8.2. The Customer’s physical address as given to the Company herein, shall be recognised as the Customer’s domicilium citandi et executandi (domicilium) for all purposes in terms of this agreement, whether in respect of the serving of any court process, notices, the payment of any amount or communications of whatever nature.
8.3. In the event of the Customer breaching any of its obligations and/or failing to timeously make payment of any amounts to the Company, the Customer agrees to pay, and shall be liable to pay, all legal costs incurred by the Company in enforcing its rights in terms of these terms and conditions on the attorney / own client scale including collection charges and tracing agent’s fees.
9. BREACH OF CONTRACT
9.1. In the event of a breach of contract by the Customer, and after having provided the Customer with 7 (seven) days’ written notice to remedy such default or obligation:
9.1.1 the Customer fails to pay amounts when due; and/or
9.1.2 being an individual, should the Customer die or be provisionally or finally sequestrated or surrender or make application to surrender his estate or commit any act of insolvency; and/or
9.1.3 Being a partnership, the partnership is terminated; and/or
9.1.4 Being a registered company or close corporation, is placed under provisional or final order of liquidation or business rescue, has a judgment recorded against it which remains unsatisfied for 7 (seven) days, compromises or attempts to compromise with its creditors, or enters into any transaction which has the effect of a change in the effective control of the Customer;
then without prejudice to any other rights which the Company may have, the Company shall be entitled to demand that the whole amount due by the Customer from whatsoever cause arising be paid immediately; and/or
the Company shall be entitled to exercise its rights in terms of paragraph 7; and/or
the Company shall be entitled to cancel any agreement which exists between the Company and the Customer and to suspend the carrying out of any of the Company’s obligations, in which event, the Customer shall have no claims of whatsoever nature against the Company arising out of such cancellation, or the suspension by the Company to carry out any of its obligations.
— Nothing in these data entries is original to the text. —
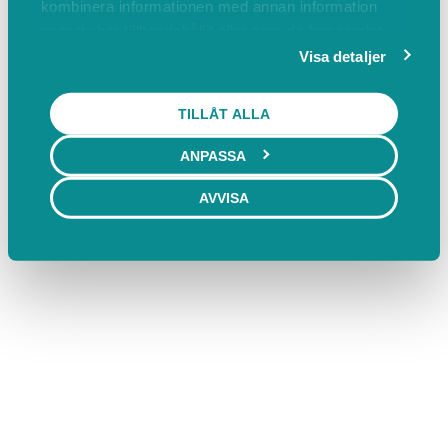
kombinera informationen med annan information
som du har tillhandahållit eller som de har samlat
in när du har använt deras tjänster.
Visa detaljer
TILLÅT ALLA
ANPASSA
AVVISA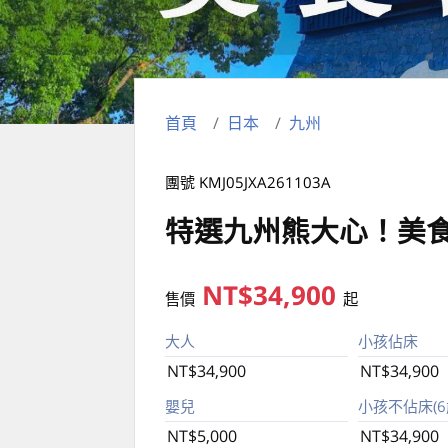
首頁
日本
九州
團號 KMJ05JXA261103A
特選九州熊大心！美
NT$34,900
售價
起
大人
小孩佔床
NT$34,900
NT$34,900
嬰兒
小孩不佔床(6歲
NT$5,000
NT$34,900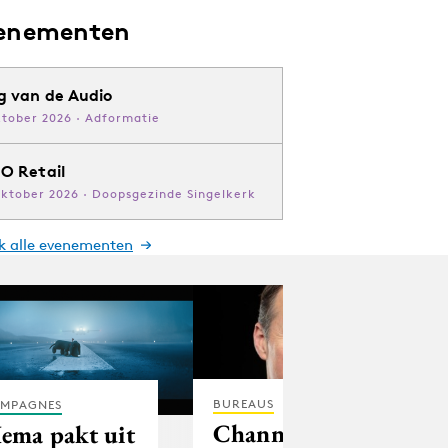
enementen
g van de Audio
ktober 2026 · Adformatie
O Retail
oktober 2026 · Doopsgezinde Singelkerk
jk alle evenementen
BUREAUS
MPAGNES
Channel
ema pakt uit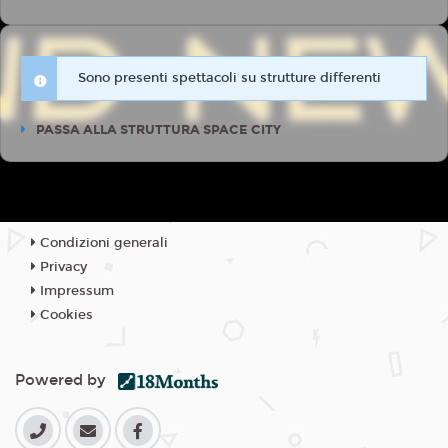
Sono presenti spettacoli su strutture differenti
PASSA ALLA STRUTTURA SPACE CITY
Condizioni generali
Privacy
Impressum
Cookies
Powered by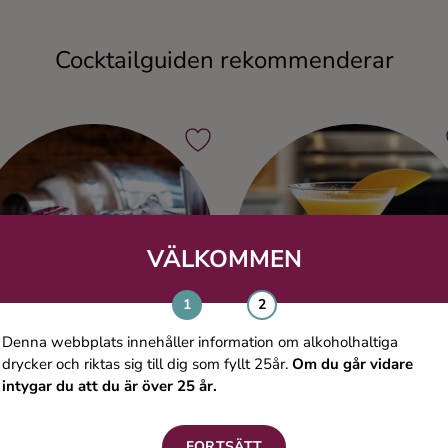
Cocktailguiden rekommenderar
VÄLKOMMEN
Denna webbplats innehåller information om alkoholhaltiga
drycker och riktas sig till dig som fyllt 25år.
Om du går vidare
intygar du att du är över 25 år.
Blueberry Dream
Bollantini
FORTSÄTT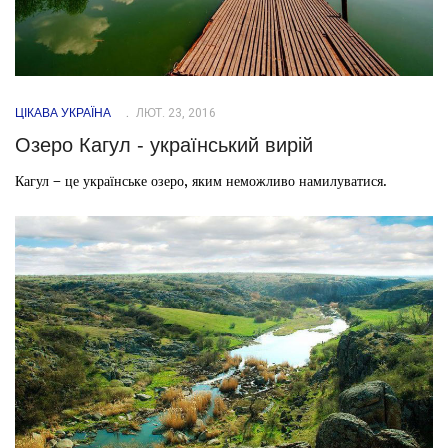
ЦІКАВА УКРАЇНА
ЛЮТ. 23, 2016
Озеро Кагул - український вирій
Кагул – це українське озеро, яким неможливо намилуватися.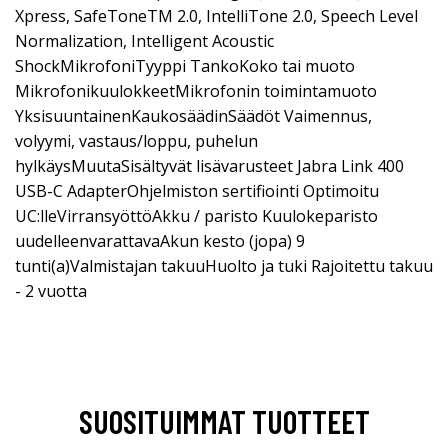
Xpress, SafeToneTM 2.0, IntelliTone 2.0, Speech Level
Normalization, Intelligent Acoustic
ShockMikrofoniTyyppi TankoKoko tai muoto
MikrofonikuulokkeetMikrofonin toimintamuoto
YksisuuntainenKaukosäädinSäädöt Vaimennus,
volyymi, vastaus/loppu, puhelun
hylkäysMuutaSisältyvät lisävarusteet Jabra Link 400
USB-C AdapterOhjelmiston sertifiointi Optimoitu
UC:lleVirransyöttöAkku / paristo Kuulokeparisto
uudelleenvarattavaAkun kesto (jopa) 9
tunti(a)Valmistajan takuuHuolto ja tuki Rajoitettu takuu
- 2 vuotta
SUOSITUIMMAT TUOTTEET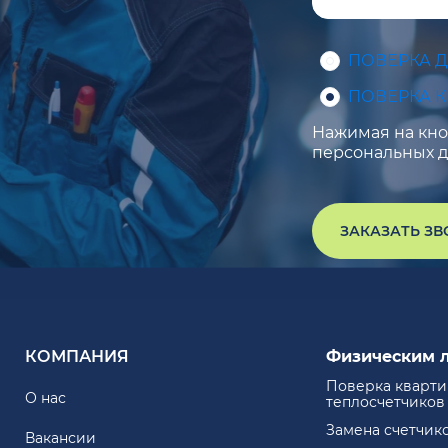
ПОВЕРКА 
ПОВЕРКА 
Нажимая на кноп
персональных д
ЗАКАЗАТЬ З
КОМПАНИЯ
Физическим 
Поверка кварт
О нас
теплосчетчиков
Замена счетчик
Вакансии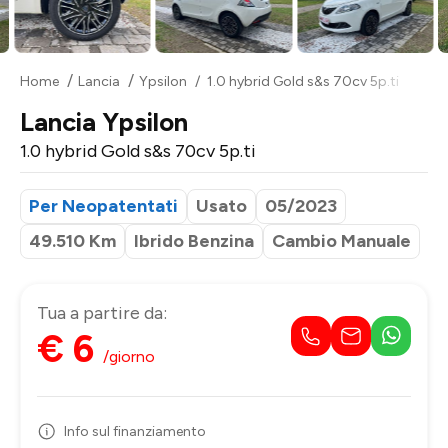
Home
Lancia
Ypsilon
1.0 hybrid Gold s&s 70cv 5p.ti
Lancia Ypsilon
1.0 hybrid Gold s&s 70cv 5p.ti
Per Neopatentati
Usato
05/2023
49.510 Km
Ibrido Benzina
Cambio Manuale
Tua a partire da:
€ 6
/giorno
Info sul finanziamento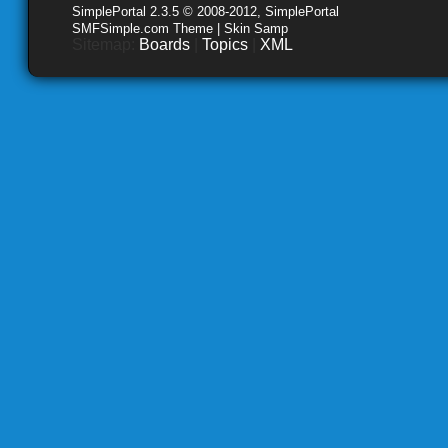
SimplePortal 2.3.5 © 2008-2012, SimplePortal
SMFSimple.com Theme | Skin Samp
Sitemap:
Boards
|
Topics
|
XML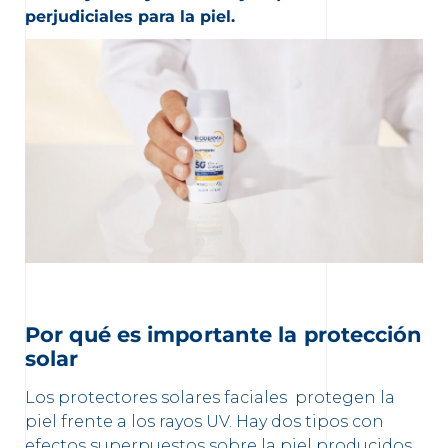
perjudiciales para la piel.
Por qué es importante la protección
solar
Los protectores solares faciales protegen la
piel frente a los rayos UV. Hay dos tipos con
efectos superpuestos sobre la piel producidos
9.2 The Company’s rights in terms of this agreement shall not be exhaustive and shall be in addition to its common law rights.
10.1. This contract represents the entire agreement between the Company and the Customer and shall govern all future contractual relationships between the Company and the Customer and shall also be applicable to all debts which the Customer may owe to the Company.
10.2. No amendment and/or alteration and/or variation and/or deletion and/or addition and/or cancellation of these terms and conditions, shall be of any force and effect unless reduced to writing and signed by a duly authorised representative of the Company and the Customer.
10.3. No warranties, representations or guarantees have been made by the Company or on its behalf, which may have induced the Customer to sign this document.
10.4. No relaxation or indulgence which the Company may give at any time in regard to the carrying out of the Customer’s obligations in terms of any contract shall prejudice or be deemed to be a waiver of any of the Company’s rights in terms of any contract.